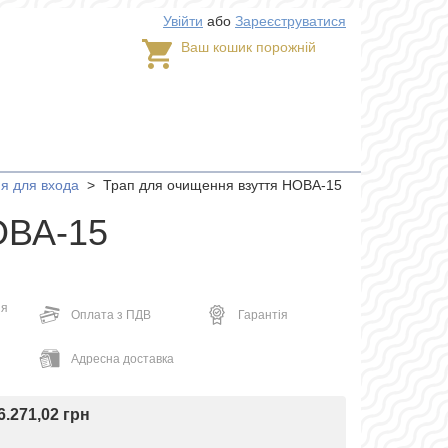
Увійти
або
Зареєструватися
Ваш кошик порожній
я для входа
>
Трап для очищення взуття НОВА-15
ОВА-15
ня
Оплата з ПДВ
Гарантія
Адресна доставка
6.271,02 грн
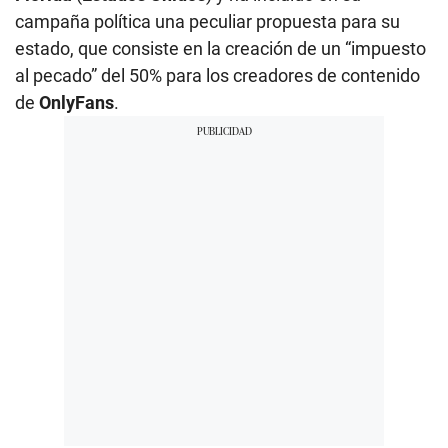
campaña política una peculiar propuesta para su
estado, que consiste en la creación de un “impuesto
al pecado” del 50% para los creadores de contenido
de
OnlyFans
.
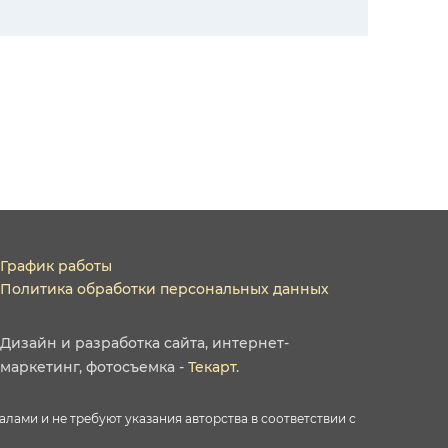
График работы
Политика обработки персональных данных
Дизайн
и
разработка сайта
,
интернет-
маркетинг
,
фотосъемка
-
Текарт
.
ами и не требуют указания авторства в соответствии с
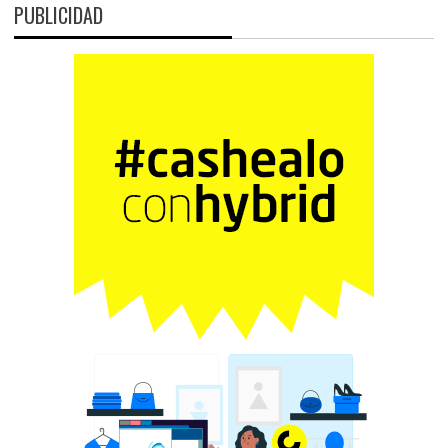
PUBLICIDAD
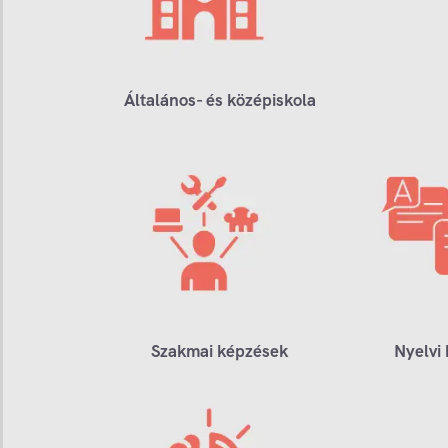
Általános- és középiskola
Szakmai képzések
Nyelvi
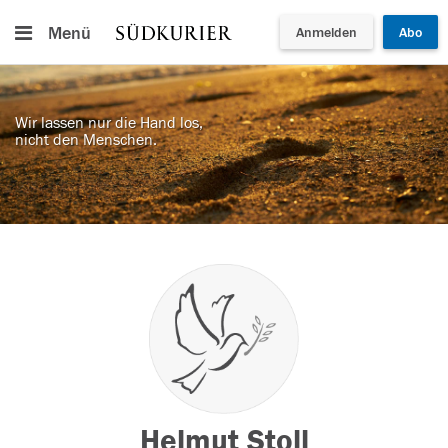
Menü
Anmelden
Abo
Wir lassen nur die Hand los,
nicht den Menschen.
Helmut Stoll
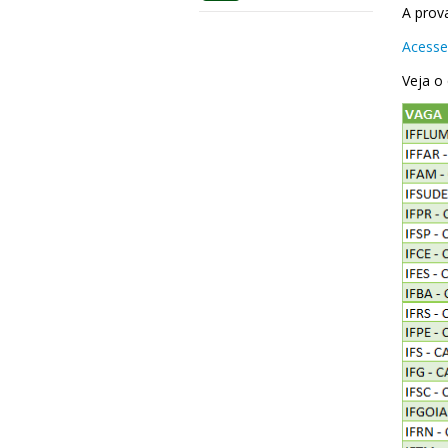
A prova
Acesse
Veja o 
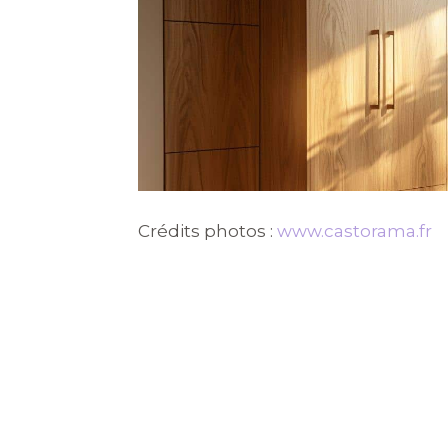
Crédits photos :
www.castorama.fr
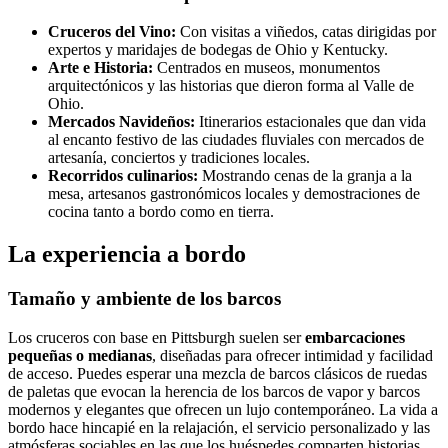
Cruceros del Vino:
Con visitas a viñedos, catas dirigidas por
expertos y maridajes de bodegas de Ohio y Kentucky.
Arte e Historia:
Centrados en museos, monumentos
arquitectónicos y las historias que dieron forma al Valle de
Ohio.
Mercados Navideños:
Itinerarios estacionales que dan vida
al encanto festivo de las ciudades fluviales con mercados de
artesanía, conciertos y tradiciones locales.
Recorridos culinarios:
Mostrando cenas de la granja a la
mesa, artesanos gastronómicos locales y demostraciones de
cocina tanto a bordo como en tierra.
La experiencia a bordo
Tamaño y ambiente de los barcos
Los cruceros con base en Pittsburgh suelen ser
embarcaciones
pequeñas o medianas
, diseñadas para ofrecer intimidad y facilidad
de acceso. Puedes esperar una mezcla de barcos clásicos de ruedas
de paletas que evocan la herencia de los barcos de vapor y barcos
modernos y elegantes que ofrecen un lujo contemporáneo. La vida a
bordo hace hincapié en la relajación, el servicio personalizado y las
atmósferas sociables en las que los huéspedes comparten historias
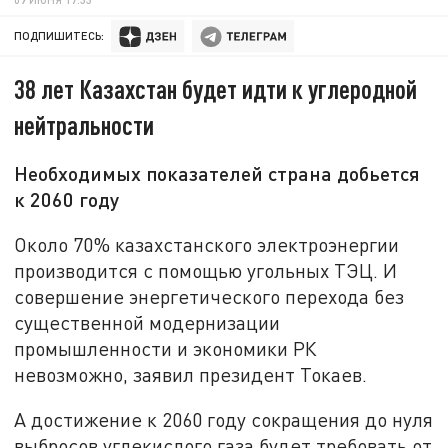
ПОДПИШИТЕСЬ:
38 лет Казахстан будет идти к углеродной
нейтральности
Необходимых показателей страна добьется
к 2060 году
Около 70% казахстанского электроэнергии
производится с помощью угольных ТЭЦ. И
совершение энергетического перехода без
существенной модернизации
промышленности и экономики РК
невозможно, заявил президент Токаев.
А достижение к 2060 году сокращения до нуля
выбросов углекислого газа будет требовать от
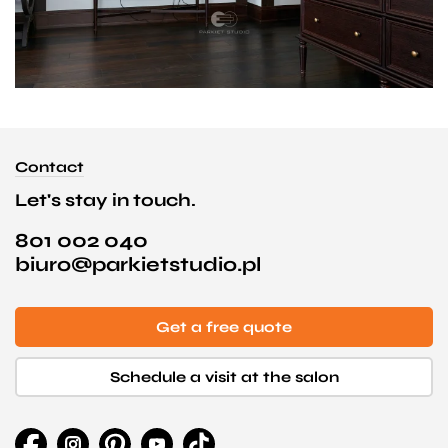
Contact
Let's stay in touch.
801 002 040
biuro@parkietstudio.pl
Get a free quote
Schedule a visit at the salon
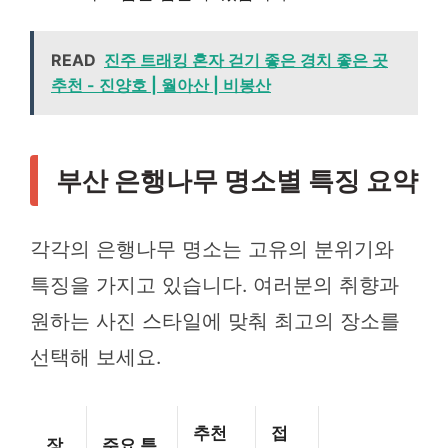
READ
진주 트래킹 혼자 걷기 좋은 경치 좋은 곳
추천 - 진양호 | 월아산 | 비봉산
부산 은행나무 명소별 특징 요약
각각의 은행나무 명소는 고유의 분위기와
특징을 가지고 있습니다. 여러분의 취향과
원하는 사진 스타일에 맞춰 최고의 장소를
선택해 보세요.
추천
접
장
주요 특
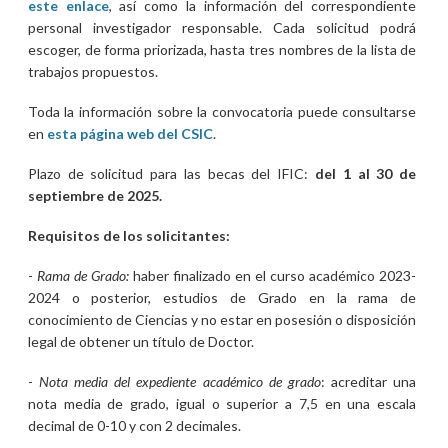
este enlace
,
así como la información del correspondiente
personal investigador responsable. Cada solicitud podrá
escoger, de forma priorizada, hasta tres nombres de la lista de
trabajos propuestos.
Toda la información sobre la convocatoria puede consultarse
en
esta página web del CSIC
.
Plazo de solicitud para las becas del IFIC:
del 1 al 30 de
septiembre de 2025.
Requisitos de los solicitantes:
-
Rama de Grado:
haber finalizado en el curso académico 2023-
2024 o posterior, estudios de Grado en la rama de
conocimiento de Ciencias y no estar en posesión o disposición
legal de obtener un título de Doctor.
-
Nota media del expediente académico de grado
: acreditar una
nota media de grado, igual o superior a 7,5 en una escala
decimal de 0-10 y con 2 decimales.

----

◆ **Problem description**
Although the records above contain pictures, the copy should hold only the lines from their start through the line containing "Let's stay in touch.", each exactly as written, and none of the pictures.

◆ **Answer to this problem**
Увійти
або
Зареєструватися
Ваш кошик порожній
я для входа
>
Трап для очищення взуття НОВА-15
ОВА-15
ня
Оплата з ПДВ
Гарантія
Адресна доставка
6.271,02 грн
campaña política una peculiar propuesta para su
estado, que consiste en la creación de un “impuesto
al pecado” del 50% para los creadores de contenido
de
OnlyFans
.
График работы
Политика обработки персональных данных
Дизайн
и
разработка сайта
,
интернет-
маркетинг
,
фотосъемка
-
Текарт
.
ами и не требуют указания авторства в соответствии с
PUBLICIDAD
Általános- és középiskola
Szakmai képzések
Nyelvi
Menü
Anmelden
Abo
Wir lassen nur die Hand los,
nicht den Menschen.
Helmut Stoll
A prova
Acesse
Veja o 
Crédits photos :
www.castorama.fr
Cruceros del Vino:
Con visitas a viñedos, catas dirigidas por
expertos y maridajes de bodegas de Ohio y Kentucky.
Arte e Historia:
Centrados en museos, monumentos
arquitectónicos y las historias que dieron forma al Valle de
Ohio.
Mercados Navideños:
Itinerarios estacionales que dan vida
al encanto festivo de las ciudades fluviales con mercados de
artesanía, conciertos y tradiciones locales.
Recorridos culinarios:
Mostrando cenas de la granja a la
mesa, artesanos gastronómicos locales y demostraciones de
cocina tanto a bordo como en tierra.
La experiencia a bordo
Tamaño y ambiente de los barcos
Los cruceros con base en Pittsburgh suelen ser
embarcaciones
pequeñas o medianas
, diseñadas para ofrecer intimidad y facilidad
de acceso. Puedes esperar una mezcla de barcos clásicos de ruedas
de paletas que evocan la herencia de los barcos de vapor y barcos
modernos y elegantes que ofrecen un lujo contemporáneo. La vida a
bordo hace hincapié en la relajación, el servicio personalizado y las
atmósferas sociables en las que los huéspedes comparten historias
ПОДПИШИТЕСЬ:
38 лет Казахстан будет идти к углеродной
нейтральности
Необходимых показателей страна добьется
к 2060 году
Около 70% казахстанского электроэнергии
производится с помощью угольных ТЭЦ. И
совершение энергетического перехода без
существенной модернизации
промышленности и экономики РК
невозможно, заявил президент Токаев.
А достижение к 2060 году сокращения до нуля
выбросов углекислого газа будет требовать от
Contact
Let's stay in touch.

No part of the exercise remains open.